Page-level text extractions
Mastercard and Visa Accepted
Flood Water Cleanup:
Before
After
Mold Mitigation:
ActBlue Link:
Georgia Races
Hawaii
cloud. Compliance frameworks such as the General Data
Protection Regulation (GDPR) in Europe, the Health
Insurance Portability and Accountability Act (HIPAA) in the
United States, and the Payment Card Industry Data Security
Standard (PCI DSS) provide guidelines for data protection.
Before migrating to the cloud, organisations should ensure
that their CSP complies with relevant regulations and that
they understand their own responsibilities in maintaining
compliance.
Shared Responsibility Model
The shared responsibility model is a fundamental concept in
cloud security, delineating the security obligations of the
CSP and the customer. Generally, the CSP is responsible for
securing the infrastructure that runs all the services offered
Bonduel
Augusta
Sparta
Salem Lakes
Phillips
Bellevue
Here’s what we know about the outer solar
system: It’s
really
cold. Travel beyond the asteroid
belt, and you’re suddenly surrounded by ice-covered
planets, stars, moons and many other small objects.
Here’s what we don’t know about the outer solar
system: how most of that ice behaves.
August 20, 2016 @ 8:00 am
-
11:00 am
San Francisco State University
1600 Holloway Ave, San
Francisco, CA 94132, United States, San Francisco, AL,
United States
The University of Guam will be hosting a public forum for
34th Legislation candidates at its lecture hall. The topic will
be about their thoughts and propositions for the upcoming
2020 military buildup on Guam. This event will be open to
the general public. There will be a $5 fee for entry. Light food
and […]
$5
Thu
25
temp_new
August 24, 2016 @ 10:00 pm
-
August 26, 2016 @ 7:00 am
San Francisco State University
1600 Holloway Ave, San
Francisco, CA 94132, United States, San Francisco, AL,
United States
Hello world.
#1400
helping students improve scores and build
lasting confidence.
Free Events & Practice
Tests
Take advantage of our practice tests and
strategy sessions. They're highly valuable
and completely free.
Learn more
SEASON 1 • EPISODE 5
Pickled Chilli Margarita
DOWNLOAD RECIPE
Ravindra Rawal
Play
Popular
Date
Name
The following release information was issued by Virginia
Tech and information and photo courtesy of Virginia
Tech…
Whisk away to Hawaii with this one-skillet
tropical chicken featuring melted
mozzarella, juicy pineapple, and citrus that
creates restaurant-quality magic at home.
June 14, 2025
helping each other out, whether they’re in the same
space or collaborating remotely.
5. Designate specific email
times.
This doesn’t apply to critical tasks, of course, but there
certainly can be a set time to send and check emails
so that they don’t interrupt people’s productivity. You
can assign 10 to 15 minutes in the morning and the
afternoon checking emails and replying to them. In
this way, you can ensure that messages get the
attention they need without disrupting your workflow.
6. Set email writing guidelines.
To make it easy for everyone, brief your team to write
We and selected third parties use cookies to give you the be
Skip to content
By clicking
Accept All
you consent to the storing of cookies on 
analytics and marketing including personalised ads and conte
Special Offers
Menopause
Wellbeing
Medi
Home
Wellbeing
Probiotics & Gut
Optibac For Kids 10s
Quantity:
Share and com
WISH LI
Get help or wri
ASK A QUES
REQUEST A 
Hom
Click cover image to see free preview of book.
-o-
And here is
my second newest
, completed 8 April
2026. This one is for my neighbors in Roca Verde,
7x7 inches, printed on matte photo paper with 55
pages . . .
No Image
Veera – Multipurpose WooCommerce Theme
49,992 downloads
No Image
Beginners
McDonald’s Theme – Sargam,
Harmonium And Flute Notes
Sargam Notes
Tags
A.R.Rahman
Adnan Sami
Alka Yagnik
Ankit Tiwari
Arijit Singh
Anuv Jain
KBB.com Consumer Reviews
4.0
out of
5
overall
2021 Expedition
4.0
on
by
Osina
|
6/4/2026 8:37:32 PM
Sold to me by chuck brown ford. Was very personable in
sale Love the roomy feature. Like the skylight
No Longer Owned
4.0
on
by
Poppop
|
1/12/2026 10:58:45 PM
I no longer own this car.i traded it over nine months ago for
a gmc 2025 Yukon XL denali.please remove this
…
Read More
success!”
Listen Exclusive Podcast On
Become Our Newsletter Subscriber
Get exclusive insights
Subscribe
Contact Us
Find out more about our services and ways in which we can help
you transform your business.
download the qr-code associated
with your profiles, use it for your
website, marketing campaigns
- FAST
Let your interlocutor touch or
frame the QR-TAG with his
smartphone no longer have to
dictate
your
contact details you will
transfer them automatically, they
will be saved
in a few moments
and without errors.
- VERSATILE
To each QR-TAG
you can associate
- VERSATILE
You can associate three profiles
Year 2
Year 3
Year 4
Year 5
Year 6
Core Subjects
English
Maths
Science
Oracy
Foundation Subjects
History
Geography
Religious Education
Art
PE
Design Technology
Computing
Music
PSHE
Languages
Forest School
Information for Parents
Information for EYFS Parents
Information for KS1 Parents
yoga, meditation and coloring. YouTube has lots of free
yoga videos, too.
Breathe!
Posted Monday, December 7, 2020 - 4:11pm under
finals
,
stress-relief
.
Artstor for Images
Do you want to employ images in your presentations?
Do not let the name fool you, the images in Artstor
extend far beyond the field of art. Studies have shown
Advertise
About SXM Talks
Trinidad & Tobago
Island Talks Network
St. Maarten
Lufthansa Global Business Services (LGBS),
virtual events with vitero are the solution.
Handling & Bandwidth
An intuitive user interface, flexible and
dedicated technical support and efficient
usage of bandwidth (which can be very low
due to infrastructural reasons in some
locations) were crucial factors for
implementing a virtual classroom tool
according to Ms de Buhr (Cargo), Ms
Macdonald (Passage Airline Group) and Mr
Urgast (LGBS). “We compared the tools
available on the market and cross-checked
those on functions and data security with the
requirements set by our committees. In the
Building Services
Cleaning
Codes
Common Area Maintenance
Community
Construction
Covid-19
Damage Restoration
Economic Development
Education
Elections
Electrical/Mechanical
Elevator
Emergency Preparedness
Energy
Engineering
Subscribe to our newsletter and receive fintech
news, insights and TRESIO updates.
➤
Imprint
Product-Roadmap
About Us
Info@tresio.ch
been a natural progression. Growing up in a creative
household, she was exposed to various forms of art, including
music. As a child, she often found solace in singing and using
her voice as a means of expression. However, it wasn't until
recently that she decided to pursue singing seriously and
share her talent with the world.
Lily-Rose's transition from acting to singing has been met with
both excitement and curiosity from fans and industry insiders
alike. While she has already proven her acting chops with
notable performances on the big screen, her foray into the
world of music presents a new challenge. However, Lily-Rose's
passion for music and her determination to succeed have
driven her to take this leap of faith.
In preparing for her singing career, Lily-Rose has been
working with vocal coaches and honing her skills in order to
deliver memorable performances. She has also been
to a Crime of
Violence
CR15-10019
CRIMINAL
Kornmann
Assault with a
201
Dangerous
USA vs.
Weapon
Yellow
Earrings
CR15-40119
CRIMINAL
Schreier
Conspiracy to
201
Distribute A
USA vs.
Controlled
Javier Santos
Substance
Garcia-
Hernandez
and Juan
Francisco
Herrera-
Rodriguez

**Prompt:** Exactly as they appear above, write out all of the lines.

**Result:**
Mastercard and Visa Accepted
Flood Water Cleanup:
Before
After
Mold Mitigation:
ActBlue Link:
Georgia Races
Hawaii
cloud. Compliance frameworks such as the General Data
Protection Regulation (GDPR) in Europe, the Health
Insurance Portability and Accountability Act (HIPAA) in the
United States, and the Payment Card Industry Data Security
Standard (PCI DSS) provide guidelines for data protection.
Before migrating to the cloud, organisations should ensure
that their CSP complies with relevant regulations and that
they understand their own responsibilities in maintaining
compliance.
Shared Responsibility Model
The shared responsibility model is a fundamental concept in
cloud security, delineating the security obligations of the
CSP and the customer. Generally, the CSP is responsible for
securing the infrastructure that runs all the services offered
Bonduel
Augusta
Sparta
Salem Lakes
Phillips
Bellevue
Here’s what we know about the outer solar
system: It’s
really
cold. Travel beyond the asteroid
belt, and you’re suddenly surrounded by ice-covered
planets, stars, moons and many other small objects.
Here’s what we don’t know about the outer solar
system: how most of that ice behaves.
August 20, 2016 @ 8:00 am
-
11:00 am
San Francisco State University
1600 Holloway Ave, San
Francisco, CA 94132, United States, San Francisco, AL,
United States
The University of Guam will be hosting a public forum for
34th Legislation candidates at its lecture hall. The topic will
be about their thoughts and propositions for the upcoming
2020 military buildup on Guam. This event will be open to
the general public. There will be a $5 fee for entry. Light food
and […]
$5
Thu
25
temp_new
August 24, 2016 @ 10:00 pm
-
August 26, 2016 @ 7:00 am
San Francisco State University
1600 Holloway Ave, San
Francisco, CA 94132, United States, San Francisco, AL,
United States
Hello world.
#1400
helping students improve scores and build
lasting confidence.
Free Events & Practice
Tests
Take advantage of our practice tests and
strategy sessions. They're highly valuable
and completely free.
Learn more
SEASON 1 • EPISODE 5
Pickled Chilli Margarita
DOWNLOAD RECIPE
Ravindra Rawal
Play
Popular
Date
Name
The following release information was issued by Virginia
Tech and information and photo courtesy of Virginia
Tech…
Whisk away to Hawaii with this one-skillet
tropical chicken featuring melted
mozzarella, juicy pineapple, and citrus that
creates restaurant-quality magic at home.
June 14, 2025
helping each other out, whether they’re in the same
space or collaborating remotely.
5. Designate specific email
times.
This doesn’t apply to critical tasks, of course, but there
certainly can be a set time to send and check emails
so that they don’t interrupt people’s productivity. You
can assign 10 to 15 minutes in the morning and the
afternoon checking emails and replying to them. In
this way, you can ensure that messages get the
attention they need without disrupting your workflow.
6. Set email writing guidelines.
To make it easy for everyone, brief your team to write
We and selected third parties use cookies to give you the be
Skip to content
By clicking
Accept All
you consent to the storing of cookies on 
analytics and marketing including personalised ads and conte
Special Offers
Menopause
Wellbeing
Medi
Home
Wellbeing
Probiotics & Gut
Optibac For Kids 10s
Quantity:
Share and com
WISH LI
Get help or wri
ASK A QUES
REQUEST A 
Hom
Click cover image to see free preview of book.
-o-
And here is
my second newest
, completed 8 April
2026. This one is for my neighbors in Roca Verde,
7x7 inches, printed on matte photo paper with 55
pages . . .
No Image
Veera – Multipurpose WooCommerce Theme
49,992 downloads
No Image
Beginners
McDonald’s Theme – Sargam,
Harmonium And Flute Notes
Sargam Notes
Tags
A.R.Rahman
Adnan Sami
Alka Yagnik
Ankit Tiwari
Arijit Singh
Anuv Jain
KBB.com Consumer Reviews
4.0
out of
5
overall
2021 Expedition
4.0
on
by
Osina
|
6/4/2026 8:37:32 PM
Sold to me by chuck brown ford. Was very personable in
sale Love the roomy feature. Like the skylight
No Longer Owned
4.0
on
by
Poppop
|
1/12/2026 10:58:45 PM
I no longer own this car.i traded it over nine months ago for
a gmc 2025 Yukon XL denali.please remove this
…
Read More
success!”
Listen Exclusive Podcast On
Become Our Newsletter Subscriber
Get exclusive insights
Subscribe
Contact Us
Find out more about our services and ways in which we can help
you transform your business.
download the qr-code associated
with your profiles, use it for your
website, marketing campaigns
- FAST
Let your interlocutor touch or
frame the QR-TAG with his
smartphone no longer have to
dictate
your
contact details you will
transfer them automatically, they
will be saved
in a few moments
and without errors.
- VERSATILE
To each QR-TAG
you can associate
- VERSATILE
You can associate three profiles
Year 2
Year 3
Year 4
Year 5
Year 6
Core Subjects
English
Maths
Science
Oracy
Foundation Subjects
History
Geography
Religious Education
Art
PE
Design Technology
Computing
Music
PSHE
Languages
Forest School
Information for Parents
Information for EYFS Parents
Information for KS1 Parents
yoga, meditation and coloring. YouTube has lots of free
yoga videos, too.
Breathe!
Posted Monday, December 7, 2020 - 4:11pm under
finals
,
stress-relief
.
Artstor for Images
Do you want to employ images in your presentations?
Do not let the name fool you, the images in Artstor
extend far beyond the field of art. Studies have shown
Advertise
About SXM Talks
Trinidad & Tobago
Island Talks Network
St. Maarten
Lufthansa Global Business Services (LGBS),
virtual events with vitero are the solution.
Handling & Bandwidth
An intuitive user interface, flexible and
dedicated technical support and efficient
usage of bandwidth (which can be very low
due to infrastructural reasons in some
locations) were crucial factors for
implementing a virtual classroom tool
according to Ms de Buhr (Cargo), Ms
Macdonald (Passage Airline Group) and Mr
Urgast (LGBS). “We compared the tools
available on the market and cross-checked
those on functions and data security with the
requirements set by our committees. In the
Building Services
Cleaning
Codes
Common Area Maintenance
Community
Construction
Covid-19
Damage Restoration
Economic Development
Education
Elections
Electrical/Mechanical
Elevator
Emergency Preparedness
Energy
Engineering
Subscribe to our newsletter and receive fintech
news, insights and TRESIO updates.
➤
Imprint
Product-Roadmap
About Us
Info@tresio.ch
been a natural progression. Growing up in a creative
household, she was exposed to various forms of art, including
music. As a child, she often found solace in singing and using
her voice as a means of expression. However, it wasn't until
recently that she decided to pursue singing seriously and
share her talent with the world.
Lily-Rose's transition from acting to singing has been met with
both excitement and curiosity from fans and industry insiders
alike. While she has already proven her acting chops with
notable performances on the big screen, her foray into the
world of music presents a new challenge. However, Lily-Rose's
passion for music and her determination to succeed have
driven her to take this leap of faith.
In preparing for her singing career, Lily-Rose has been
working with vocal coaches and honing her skills in order to
deliver memorable performances. She has also been
to a Crime of
Violence
CR15-10019
CRIMINAL
Kornmann
Assault with a
201
Dangerous
USA vs.
Weapon
Yellow
Earrings
CR15-40119
CRIMINAL
Schreier
Conspiracy to
201
Distribute A
USA vs.
Controlled
Javier Santos
Substance
Garcia-
Hernandez
and Juan
Francisco
Herrera-
Rodriguez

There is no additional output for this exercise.